O tempo está diferente; o espaço está diferente; a idéia de lugar está diferente. No entanto, as pessoas de mais idade, digamos as das gerações entre o final de década de 1940 e meados da de 1950, que hoje tem aproximadamente entre 55 e 60 anos, dificilmente conseguem acompanhar essas mudanças de caráter, permitam-me dizer, puramente abstrato. Ou seja, não é possível distinguir tempo, espaço e lugar, mas essas idéias são fundamentais para ciências como a Física e a Geografia. Na verdade, eu desconfio de que as pessoas daquelas gerações se recusam deliberadamente a acompanhar essa mudanças, simplesmente não aceitando se metamorfosearem [nem sei se essa palavra existe]. Digo isso com base na convivência com meus pais.

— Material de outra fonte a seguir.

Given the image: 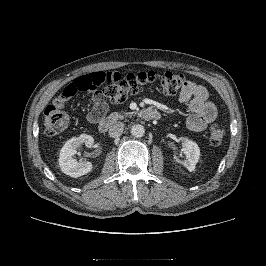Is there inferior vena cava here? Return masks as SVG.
<instances>
[{
	"instance_id": "602c4592",
	"label": "inferior vena cava",
	"mask_w": 266,
	"mask_h": 266,
	"mask_svg": "<svg viewBox=\"0 0 266 266\" xmlns=\"http://www.w3.org/2000/svg\"><path fill=\"white\" fill-rule=\"evenodd\" d=\"M124 124L122 122H115L109 128V136L111 138H118L123 133Z\"/></svg>"
}]
</instances>
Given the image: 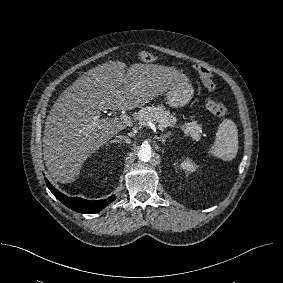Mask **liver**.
<instances>
[{
  "instance_id": "obj_1",
  "label": "liver",
  "mask_w": 283,
  "mask_h": 283,
  "mask_svg": "<svg viewBox=\"0 0 283 283\" xmlns=\"http://www.w3.org/2000/svg\"><path fill=\"white\" fill-rule=\"evenodd\" d=\"M110 61L85 72L62 92L45 122L43 158L51 177L71 183L84 161L126 128L104 109L133 110L168 91L184 77L174 68Z\"/></svg>"
}]
</instances>
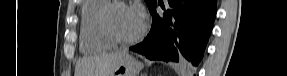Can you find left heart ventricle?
Returning <instances> with one entry per match:
<instances>
[{
    "label": "left heart ventricle",
    "mask_w": 287,
    "mask_h": 76,
    "mask_svg": "<svg viewBox=\"0 0 287 76\" xmlns=\"http://www.w3.org/2000/svg\"><path fill=\"white\" fill-rule=\"evenodd\" d=\"M112 23L116 31L123 37L137 35L143 26V22L133 12L132 7H118L114 11Z\"/></svg>",
    "instance_id": "left-heart-ventricle-1"
}]
</instances>
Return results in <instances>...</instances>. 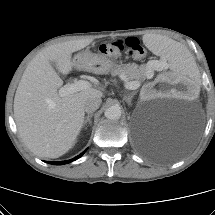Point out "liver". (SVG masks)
<instances>
[{
    "label": "liver",
    "instance_id": "6515ba94",
    "mask_svg": "<svg viewBox=\"0 0 215 215\" xmlns=\"http://www.w3.org/2000/svg\"><path fill=\"white\" fill-rule=\"evenodd\" d=\"M92 38L70 40L41 50L25 69L14 97V118L24 145L41 158H58L74 145L84 122V103L101 98L95 87L61 96L62 74L77 67L72 53L92 43Z\"/></svg>",
    "mask_w": 215,
    "mask_h": 215
}]
</instances>
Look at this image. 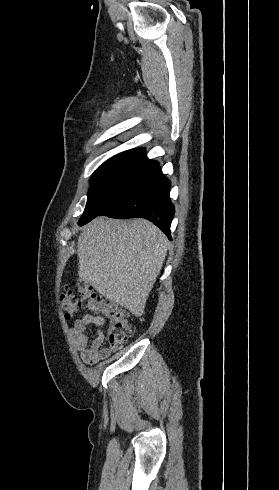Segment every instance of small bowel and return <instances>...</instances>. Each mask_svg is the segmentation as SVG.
Segmentation results:
<instances>
[{
  "label": "small bowel",
  "mask_w": 279,
  "mask_h": 490,
  "mask_svg": "<svg viewBox=\"0 0 279 490\" xmlns=\"http://www.w3.org/2000/svg\"><path fill=\"white\" fill-rule=\"evenodd\" d=\"M91 324L102 327L106 324V319L100 315L85 314L74 322L71 330L74 346L82 360L90 365L105 360L111 355V350L103 347L105 332L102 329L98 330L94 339H89L87 327Z\"/></svg>",
  "instance_id": "small-bowel-1"
}]
</instances>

Então, me parece que o choque da emergência dos mais novos com a paciência [necessária] dos mais velhos, provoca um sentimento de confusão em ambos: de um lado, o mais jovem não entende o que leva um idoso a andar tão devagar, ou a acordar as 5h da manhã; o idoso, por sua vez, não entende porque o jovem tem tanta pressa, tanta urgência em fazer sabe-se lá o quê. Esse choque está diretamente relacionado à noção de utilidade de um de outro diante da sociedade. Esta, infelizmente, ainda atrela de maneira vital a noção de utilidade com a noção de trabalho, de forma que quem não trabalha, seja por vagabundagem, falta de emprego ou mesmo porque já trabalhou os 35 anos necessários à aposentadoria, é considerado socialmente inútil, reduzido a um "gasto desnecessário". Isso é o que Stuart Hall chama de "tradução", esse ato de se reduzir certas noções ao mesmo patamar [antigamente, nas ciências sociais a gente chama isso de "nivelar por baixo"... hoje eu sinceramente não conheço uma gíria científica específica pra isso... acho que estou ficando velho]. Por outro lado, o jovem, por possuir atributos que ainda podem ser explorados pela sociedade é o parâmetro para estabelecer usos e desusos.

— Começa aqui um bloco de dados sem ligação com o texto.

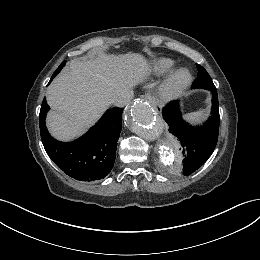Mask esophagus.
Here are the masks:
<instances>
[{
	"mask_svg": "<svg viewBox=\"0 0 260 260\" xmlns=\"http://www.w3.org/2000/svg\"><path fill=\"white\" fill-rule=\"evenodd\" d=\"M145 98H146V99H150V95H149V94H146V95H145Z\"/></svg>",
	"mask_w": 260,
	"mask_h": 260,
	"instance_id": "1",
	"label": "esophagus"
}]
</instances>
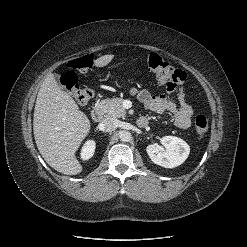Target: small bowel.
Masks as SVG:
<instances>
[{"label":"small bowel","instance_id":"small-bowel-1","mask_svg":"<svg viewBox=\"0 0 247 247\" xmlns=\"http://www.w3.org/2000/svg\"><path fill=\"white\" fill-rule=\"evenodd\" d=\"M182 85L183 82L168 86L166 94L152 95L145 89L138 90L136 88H132L130 92L147 110L155 113L166 111L172 113L176 127L180 130H187L191 126L193 108L186 100ZM173 95L176 96L177 101L174 100ZM145 119L147 120V118Z\"/></svg>","mask_w":247,"mask_h":247}]
</instances>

Eu discordo veementemente dessa idéia de que ser útil é ser trabalhador. A função do trabalho, de acordo com Marx, é a produção para a sobrevivência. Acontece que tem sempre um filho da puta que se apropria dos meios de produção e quer superfaturar essa produção para ganhar mais. São esses filhos da puta que fizeram com que a utilidade do ser humano fosse tornada sinônimo de trabalho. E vejam que aqui me refiro a todo tipo de trabalho, em especial ao trabalho alienado. Um paradoxo interessante, uma vez que na Grécia antiga o movimento seguia na via exatamente contrária: o ócio era a referência para a cultura, para o pensamento e, evidentemente, para a utilidade do ser humano. Mas esse ócio não era um simples "não fazer nada da vida" e sim um tempo de reflexão [essa é a chave da filosofia grega]. O mais velho era o parâmetro para usos e desusos e, exatamente por isso, era respeitado pela sua vivência e sabedoria.

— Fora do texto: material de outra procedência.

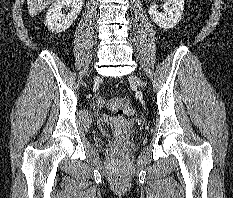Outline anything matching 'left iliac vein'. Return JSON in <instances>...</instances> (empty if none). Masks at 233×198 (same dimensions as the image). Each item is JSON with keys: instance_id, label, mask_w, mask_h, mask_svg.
Wrapping results in <instances>:
<instances>
[{"instance_id": "obj_1", "label": "left iliac vein", "mask_w": 233, "mask_h": 198, "mask_svg": "<svg viewBox=\"0 0 233 198\" xmlns=\"http://www.w3.org/2000/svg\"><path fill=\"white\" fill-rule=\"evenodd\" d=\"M130 81L133 82L134 84L138 85V86H142L141 80L136 76H131Z\"/></svg>"}]
</instances>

Hoje o mais velho é, por definição, aquele que atrapalha o desenvolvimento, é a pedra no sapato, é a barreira a ser vencida e não me refiro apenas ao ser humano. As noções pós-modernas, de uma maneira geral, não comportam, de forma alguma, nada que lhe pareça obsoleto. Os processos não se concluem... não que algum processo algum dia tenha se concluído, eles sempre se transformam. Acontece que o tempo necessário inclusive para isso mudou: as transformações processuais são muito mais rápidas, fazendo com que o novo nasça, praticamente, obsoleto.
Ô pós-modernidade do caralho! Tira o pé da minha vida!
essa pós modernidade só estorva!
ResponderExcluirÓtima leitura dos tempos q vivemos! Esse teatro repleto de desinteressados pelas atuações q têm mais profundidade e exigem mais tempo que se esvazia rapidamente deixando o pobre ator na completa solidão está me cansando profundamente.